▶ Pixel coordinate grounding data
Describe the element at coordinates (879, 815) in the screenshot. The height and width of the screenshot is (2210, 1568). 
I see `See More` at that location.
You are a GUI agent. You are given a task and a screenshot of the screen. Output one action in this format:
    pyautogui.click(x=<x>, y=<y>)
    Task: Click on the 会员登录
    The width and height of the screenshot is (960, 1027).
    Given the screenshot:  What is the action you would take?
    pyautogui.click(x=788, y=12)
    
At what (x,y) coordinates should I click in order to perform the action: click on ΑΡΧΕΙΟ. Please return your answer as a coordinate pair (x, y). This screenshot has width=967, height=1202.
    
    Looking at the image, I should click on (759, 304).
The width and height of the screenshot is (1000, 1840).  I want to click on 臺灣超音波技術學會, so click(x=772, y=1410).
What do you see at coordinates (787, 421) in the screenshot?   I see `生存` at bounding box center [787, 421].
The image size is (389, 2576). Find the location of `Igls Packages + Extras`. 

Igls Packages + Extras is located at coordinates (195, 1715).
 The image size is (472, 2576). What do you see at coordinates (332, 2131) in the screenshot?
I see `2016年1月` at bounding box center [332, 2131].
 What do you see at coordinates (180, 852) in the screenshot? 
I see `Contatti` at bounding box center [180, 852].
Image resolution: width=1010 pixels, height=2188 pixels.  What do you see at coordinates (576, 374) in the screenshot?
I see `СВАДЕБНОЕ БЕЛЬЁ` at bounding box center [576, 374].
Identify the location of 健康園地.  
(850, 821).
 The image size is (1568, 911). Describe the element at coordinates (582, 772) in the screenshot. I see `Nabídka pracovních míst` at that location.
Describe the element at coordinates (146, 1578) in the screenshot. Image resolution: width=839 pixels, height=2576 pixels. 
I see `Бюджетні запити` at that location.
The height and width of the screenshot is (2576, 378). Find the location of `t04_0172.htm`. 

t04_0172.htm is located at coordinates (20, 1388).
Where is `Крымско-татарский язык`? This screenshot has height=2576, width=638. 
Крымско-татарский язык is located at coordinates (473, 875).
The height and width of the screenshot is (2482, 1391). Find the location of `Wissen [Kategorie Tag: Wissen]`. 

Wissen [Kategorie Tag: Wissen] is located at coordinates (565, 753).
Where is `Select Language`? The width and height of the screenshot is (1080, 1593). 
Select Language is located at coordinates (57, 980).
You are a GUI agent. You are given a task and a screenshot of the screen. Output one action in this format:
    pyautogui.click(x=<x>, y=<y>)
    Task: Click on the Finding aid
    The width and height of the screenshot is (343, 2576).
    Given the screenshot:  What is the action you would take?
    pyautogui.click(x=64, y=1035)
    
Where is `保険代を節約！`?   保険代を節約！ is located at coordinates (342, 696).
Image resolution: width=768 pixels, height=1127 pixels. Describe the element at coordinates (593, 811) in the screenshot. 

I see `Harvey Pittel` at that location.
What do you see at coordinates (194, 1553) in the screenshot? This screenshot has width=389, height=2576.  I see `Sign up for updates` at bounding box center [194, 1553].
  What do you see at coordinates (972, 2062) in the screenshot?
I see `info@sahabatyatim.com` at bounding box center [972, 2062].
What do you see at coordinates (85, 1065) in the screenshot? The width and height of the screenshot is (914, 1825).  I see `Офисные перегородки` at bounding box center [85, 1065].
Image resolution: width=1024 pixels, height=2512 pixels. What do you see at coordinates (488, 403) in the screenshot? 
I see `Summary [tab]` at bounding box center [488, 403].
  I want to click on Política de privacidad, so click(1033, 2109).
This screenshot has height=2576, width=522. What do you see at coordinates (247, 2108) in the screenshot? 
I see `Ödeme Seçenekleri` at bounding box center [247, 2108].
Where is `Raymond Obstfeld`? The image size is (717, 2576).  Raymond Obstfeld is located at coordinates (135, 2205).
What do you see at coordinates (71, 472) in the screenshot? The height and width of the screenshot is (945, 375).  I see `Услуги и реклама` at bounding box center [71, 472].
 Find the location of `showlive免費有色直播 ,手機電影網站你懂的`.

▶ REQUIRED ACTION
The records given above are to be repeated in full, exactly.

▶ TASK OUTPUT
Describe the element at coordinates (879, 815) in the screenshot. The height and width of the screenshot is (2210, 1568). 
I see `See More` at that location.
You are a GUI agent. You are given a task and a screenshot of the screen. Output one action in this format:
    pyautogui.click(x=<x>, y=<y>)
    Task: Click on the 会员登录
    The width and height of the screenshot is (960, 1027).
    Given the screenshot:  What is the action you would take?
    pyautogui.click(x=788, y=12)
    
At what (x,y) coordinates should I click in order to perform the action: click on ΑΡΧΕΙΟ. Please return your answer as a coordinate pair (x, y). This screenshot has width=967, height=1202.
    
    Looking at the image, I should click on (759, 304).
The width and height of the screenshot is (1000, 1840).  I want to click on 臺灣超音波技術學會, so click(x=772, y=1410).
What do you see at coordinates (787, 421) in the screenshot?   I see `生存` at bounding box center [787, 421].
The image size is (389, 2576). Find the location of `Igls Packages + Extras`. 

Igls Packages + Extras is located at coordinates (195, 1715).
 The image size is (472, 2576). What do you see at coordinates (332, 2131) in the screenshot?
I see `2016年1月` at bounding box center [332, 2131].
 What do you see at coordinates (180, 852) in the screenshot? 
I see `Contatti` at bounding box center [180, 852].
Image resolution: width=1010 pixels, height=2188 pixels.  What do you see at coordinates (576, 374) in the screenshot?
I see `СВАДЕБНОЕ БЕЛЬЁ` at bounding box center [576, 374].
Identify the location of 健康園地.  
(850, 821).
 The image size is (1568, 911). Describe the element at coordinates (582, 772) in the screenshot. I see `Nabídka pracovních míst` at that location.
Describe the element at coordinates (146, 1578) in the screenshot. Image resolution: width=839 pixels, height=2576 pixels. 
I see `Бюджетні запити` at that location.
The height and width of the screenshot is (2576, 378). Find the location of `t04_0172.htm`. 

t04_0172.htm is located at coordinates (20, 1388).
Where is `Крымско-татарский язык`? This screenshot has height=2576, width=638. 
Крымско-татарский язык is located at coordinates (473, 875).
The height and width of the screenshot is (2482, 1391). Find the location of `Wissen [Kategorie Tag: Wissen]`. 

Wissen [Kategorie Tag: Wissen] is located at coordinates (565, 753).
Where is `Select Language`? The width and height of the screenshot is (1080, 1593). 
Select Language is located at coordinates (57, 980).
You are a GUI agent. You are given a task and a screenshot of the screen. Output one action in this format:
    pyautogui.click(x=<x>, y=<y>)
    Task: Click on the Finding aid
    The width and height of the screenshot is (343, 2576).
    Given the screenshot:  What is the action you would take?
    pyautogui.click(x=64, y=1035)
    
Where is `保険代を節約！`?   保険代を節約！ is located at coordinates (342, 696).
Image resolution: width=768 pixels, height=1127 pixels. Describe the element at coordinates (593, 811) in the screenshot. 

I see `Harvey Pittel` at that location.
What do you see at coordinates (194, 1553) in the screenshot? This screenshot has width=389, height=2576.  I see `Sign up for updates` at bounding box center [194, 1553].
  What do you see at coordinates (972, 2062) in the screenshot?
I see `info@sahabatyatim.com` at bounding box center [972, 2062].
What do you see at coordinates (85, 1065) in the screenshot? The width and height of the screenshot is (914, 1825).  I see `Офисные перегородки` at bounding box center [85, 1065].
Image resolution: width=1024 pixels, height=2512 pixels. What do you see at coordinates (488, 403) in the screenshot? 
I see `Summary [tab]` at bounding box center [488, 403].
  I want to click on Política de privacidad, so click(1033, 2109).
This screenshot has height=2576, width=522. What do you see at coordinates (247, 2108) in the screenshot? 
I see `Ödeme Seçenekleri` at bounding box center [247, 2108].
Where is `Raymond Obstfeld`? The image size is (717, 2576).  Raymond Obstfeld is located at coordinates (135, 2205).
What do you see at coordinates (71, 472) in the screenshot? The height and width of the screenshot is (945, 375).  I see `Услуги и реклама` at bounding box center [71, 472].
 Find the location of `showlive免費有色直播 ,手機電影網站你懂的`.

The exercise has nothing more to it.